Copyright Protection in the Context of Generative AI

Copyright Protection in the Context of Generative AI

  • The rapid growth of generative AI tools is pressuring traditional copyright law because the act of creation itself is increasingly handed off to software, raising a core question: who is the true owner of an AI-generated work?
  • In early March 2026, the U.S. Supreme Court effectively ended computer scientist Stephen Thaler's multi-year attempt to register an AI-generated image ("A Recent Entrance to Paradise") for copyright, reaffirming that under current U.S. law copyright protection requires a human author.
  • In Andersen v. Stability AI, Judge William Orrick (N.D. Cal.) denied the defendants' motion to dismiss the artists' copyright infringement claims, allowing the core copyright claims to proceed to discovery.
  • The artists advance two key theories:
    • Model Theory: the AI model itself may be an infringing copy because it contains transformed versions of their works.
    • Distribution Theory: distributing the AI model is equivalent to distributing the artists' copyrighted works.
  • The case carries direct implications for software companies on two fronts: how training datasets are assembled and licensed, and who (if anyone) can claim ownership of AI outputs.

Background

The case began when computer scientist Stephen Thaler sought to register a copyright in an image titled "A Recent Entrance to Paradise," which had been created by an AI system. The U.S. Copyright Office and the courts rejected his application, maintaining the long-standing position that copyright protection applies only to human-created works.

The debate, however, extends beyond art and law. It also bears directly on software development and the technology industry. Modern generative AI systems like Midjourney, Stable Diffusion, and various text-based models are built on complex algorithms and massive datasets. They generate new content by analyzing millions or even billions of images and text examples.

This raises a foundational question:

Is this process a creative act in the traditional sense, or is it merely a statistical rearrangement of pre-existing data?

The Parties' Claims and the Court's Approach

The Artists' Position

The artists claim that AI companies downloaded billions of copyrighted images without permission and used them to train their models. In other words, their works were ingested into datasets without consent, and the AI learned from them. On that basis, the artists argue that AI-generated outputs are a direct violation of their copyrights, because the outputs are generated by models trained on those datasets.

A concrete example: AI tools allow prompts such as "in the style of Sarah Andersen". Artists object to this because the AI can replicate their specific artistic style to produce similar works easily, which may undermine their ability to earn a living from their original work.

The deeper technical question is whether AI models effectively store images in a compressed form during training and then draw on them to generate new images. If so, certain AI outputs could be characterized as derivative works under current copyright law.

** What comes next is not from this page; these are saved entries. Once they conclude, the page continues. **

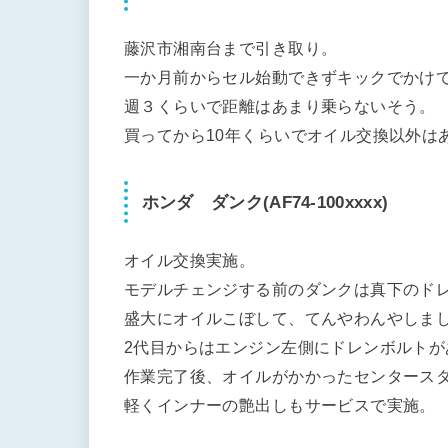
藤沢市湘南台まで引き取り。
一か月前からセル始動できずキックでかけ
週３くらいで距離はあまり乗らないそう。
買ってから10年くらいでオイル交換以外は
ホンダ ダンク(AF74-100xxxx)
オイル交換実施。
モデルチェンジする前のダンクは真下のド
盛大にオイルこぼして、てんやわんやしま
2代目からはエンジン左側にドレンボルト
作業完了後、オイルがかかったセンタース
軽くインナーの艶出しもサービスで実施。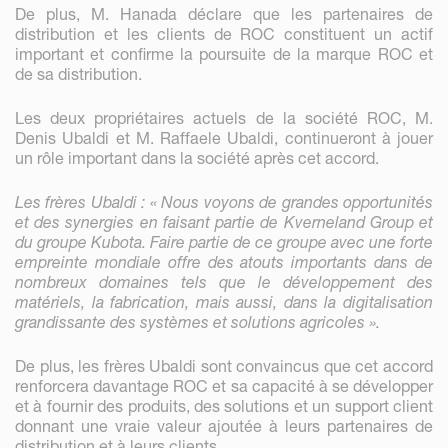
De plus, M. Hanada déclare que les partenaires de
distribution et les clients de ROC constituent un actif
important et confirme la poursuite de la marque ROC et
de sa distribution.
Les deux propriétaires actuels de la société ROC, M.
Denis Ubaldi et M. Raffaele Ubaldi, continueront à jouer
un rôle important dans la société après cet accord.
Les frères Ubaldi : « Nous voyons de grandes opportunités
et des synergies en faisant partie de Kverneland Group et
du groupe Kubota. Faire partie de ce groupe avec une forte
empreinte mondiale offre des atouts importants dans de
nombreux domaines tels que le développement des
matériels, la fabrication, mais aussi, dans la digitalisation
grandissante des systèmes et solutions agricoles ».
De plus, les frères Ubaldi sont convaincus que cet accord
renforcera davantage ROC et sa capacité à se développer
et à fournir des produits, des solutions et un support client
donnant une vraie valeur ajoutée à leurs partenaires de
distribution et à leurs clients.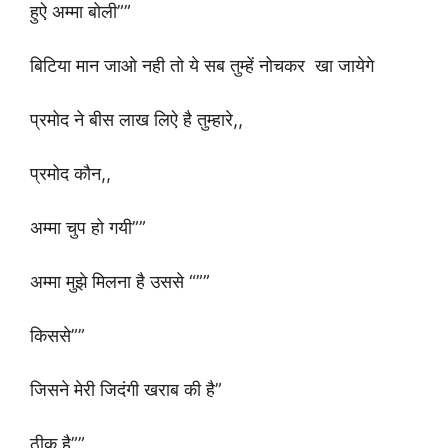
हुऐ अम्मा बोली””
बिटिया मान जाओ नही तो ये सब तुम्हें नोचकर खा जायेगे
प्रमोद ने बीस लाख लिऐ है तुम्हारे,,
प्रमोद कौन,,
अम्मा चुप हो गयी””
अम्मा मुझे मिलना है उससे “””
किससे””
जिसने मेरी जिदंगी खराब की है”
ठीक है””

The AI Companies' Position

AI companies counter that their models do not actually copy images. They argue that:

  • The models learn statistical patterns rather than storing original images.
  • The outputs are new and original creations.
  • The process is analogous to human learning much like an artist studying the work of others before creating new pieces.

In their view, AI merely analyzes a large corpus of images and then creates new ones in a similar manner.

The Court's Ruling on the Motion to Dismiss

The Northern District of California dismissed certain claims (including unjust enrichment and breach of contract), but on August 12, the artists secured an important procedural victory:

  • Judge William Orrick denied Stability AI's and Midjourney's motion to dismiss.
  • The copyright infringement claims were allowed to proceed.
  • The case moved into the discovery phase, where evidence is gathered.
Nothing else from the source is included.